Conservative talk show host Erick Erickson tuned in and later tweeted: “Trump admitted on TV that he withheld documents from the grand jury. Game over, legally. What an idiot.”

But one of the most delectable moments last night centered on Trump’s misadventures with his own senior personnel. To set the stage for Baier’s most brilliant question – and credit where it’s due, he’s doing a great job – we first need to remember what Trump promised during the ’16 campaign: “I’m going to surround myself with only the best and most serious people. Top of the line professionals.”

Over to you, Bret:

“You recently called (ex-AG) Bill Barr a ‘gutless pig.’…This week you called your White House chief of staff, John Kelly, ‘weak and ineffective’ and ‘born with a very small brain.’ You called your acting chief of staff, Mick Mulvaney, ‘a born loser.’ You called your first Secretary of State, Rex Tillerson, ‘dumb as a rock,’ and your first Defense secretary, James Mattis, ‘the world’s most overrated general.’ You called your White House press secretary, Kayleigh McEnany, ‘milquetoast.’

“So. Why did you hire all of them in the first place?”

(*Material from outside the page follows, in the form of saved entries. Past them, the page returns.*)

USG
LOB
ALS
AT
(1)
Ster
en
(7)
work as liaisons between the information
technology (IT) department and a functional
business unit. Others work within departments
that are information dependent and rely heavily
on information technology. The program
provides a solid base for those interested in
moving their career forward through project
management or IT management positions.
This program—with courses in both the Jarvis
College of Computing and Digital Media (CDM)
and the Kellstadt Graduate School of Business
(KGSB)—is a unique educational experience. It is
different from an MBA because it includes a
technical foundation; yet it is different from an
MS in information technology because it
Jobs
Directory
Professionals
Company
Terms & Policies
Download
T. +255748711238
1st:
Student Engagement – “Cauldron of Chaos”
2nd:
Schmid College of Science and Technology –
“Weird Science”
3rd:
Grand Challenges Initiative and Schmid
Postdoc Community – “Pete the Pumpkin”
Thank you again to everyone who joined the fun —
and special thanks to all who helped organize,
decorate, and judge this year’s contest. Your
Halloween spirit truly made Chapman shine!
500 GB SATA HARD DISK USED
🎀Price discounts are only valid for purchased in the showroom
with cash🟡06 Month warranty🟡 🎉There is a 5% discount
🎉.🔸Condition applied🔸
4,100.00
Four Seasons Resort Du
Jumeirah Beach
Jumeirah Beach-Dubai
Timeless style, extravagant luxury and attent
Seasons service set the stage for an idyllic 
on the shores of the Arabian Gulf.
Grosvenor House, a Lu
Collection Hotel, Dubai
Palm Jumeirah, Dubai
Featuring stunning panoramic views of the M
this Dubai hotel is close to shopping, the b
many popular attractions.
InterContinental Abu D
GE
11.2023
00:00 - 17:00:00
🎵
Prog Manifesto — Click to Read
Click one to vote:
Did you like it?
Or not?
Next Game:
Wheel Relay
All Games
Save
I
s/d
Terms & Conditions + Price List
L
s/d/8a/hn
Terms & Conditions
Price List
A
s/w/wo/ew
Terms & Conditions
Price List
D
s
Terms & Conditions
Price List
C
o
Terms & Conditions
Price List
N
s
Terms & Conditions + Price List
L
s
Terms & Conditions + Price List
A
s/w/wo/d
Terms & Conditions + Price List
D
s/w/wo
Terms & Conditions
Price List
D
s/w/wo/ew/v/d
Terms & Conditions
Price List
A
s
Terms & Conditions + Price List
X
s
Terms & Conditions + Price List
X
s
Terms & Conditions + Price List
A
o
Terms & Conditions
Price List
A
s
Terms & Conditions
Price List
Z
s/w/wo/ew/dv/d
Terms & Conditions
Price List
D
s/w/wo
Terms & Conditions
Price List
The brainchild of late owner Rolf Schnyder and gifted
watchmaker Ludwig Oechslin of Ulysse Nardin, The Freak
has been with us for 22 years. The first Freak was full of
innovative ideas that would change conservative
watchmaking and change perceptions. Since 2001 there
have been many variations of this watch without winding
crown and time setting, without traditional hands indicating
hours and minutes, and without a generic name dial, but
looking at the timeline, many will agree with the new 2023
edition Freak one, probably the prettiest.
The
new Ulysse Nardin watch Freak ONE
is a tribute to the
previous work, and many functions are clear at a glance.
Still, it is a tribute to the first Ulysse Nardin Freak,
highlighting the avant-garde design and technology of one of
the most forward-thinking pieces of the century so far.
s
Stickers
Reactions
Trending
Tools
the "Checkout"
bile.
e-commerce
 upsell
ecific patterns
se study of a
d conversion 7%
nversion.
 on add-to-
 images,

Baier could’ve gone even further, had he wanted to. Trump called his short-lived communication director, Anthony Scaramucci, a “highly unstable nut job.” He called his final Defense secretary, Mark Esper, “weak and totally ineffective.” He called his first chief of staff, Reince Priebus, “weak” and “a disgrace.” He called his first attorney general, Jeff Sessions, “mentally retarded.” He called his second national security adviser, John Bolton, a “washed up…disgruntled boring old fool” who “never had a clue.”

So back to Baier’s question: If all those people were so bad, why did Trump – who’d promised to hire only the best of the best – hire those people in the first place?

Trump’s reply, for what it’s worth: “You just went through a list. But don’t forget, for every one you say, I have 10 who love us.”

Baier cut Trump a break. He didn’t ask him to name 10.

Where would Trump even have the time to interview prospective new hires for Dystopia II? In between his criminal arraignments?

Granted, MAGA voters probably don’t care that nobody with quality credentials would ever sign up to work for Trump in another term. MAGA voters don’t care that Rex Tillerson calls his former boss “a fucking moron,” that John Kelly calls him “an idiot,” that former economic advisor Gary Cohn calls him “a professional liar,” that John Bolton says “I don’t think he’s fit for office,” and that so many other former underlings (including Mike Pence, ex-Secretary of State Mike Pompeo, ex-Navy Secretary Richard Spencer, ex-national security advisor H.R. McMaster, ex-UN ambassador Nikki Haley, and ex-press secretary Stephanie Grisham) are now aligned against him.

MAGA voters, a distinct minority of the electorate, don’t care about any of that because they don’t care a whit about governing. But the rest of us do. The Biden administration, with its under-the-radar stable of competent hirelings, continues to demonstrate that governing matters. It ain’t sexy, it ain’t perfect, and it doesn’t go viral, but it’s a whole lot better than insulting senior aides who bailed to save their sanity.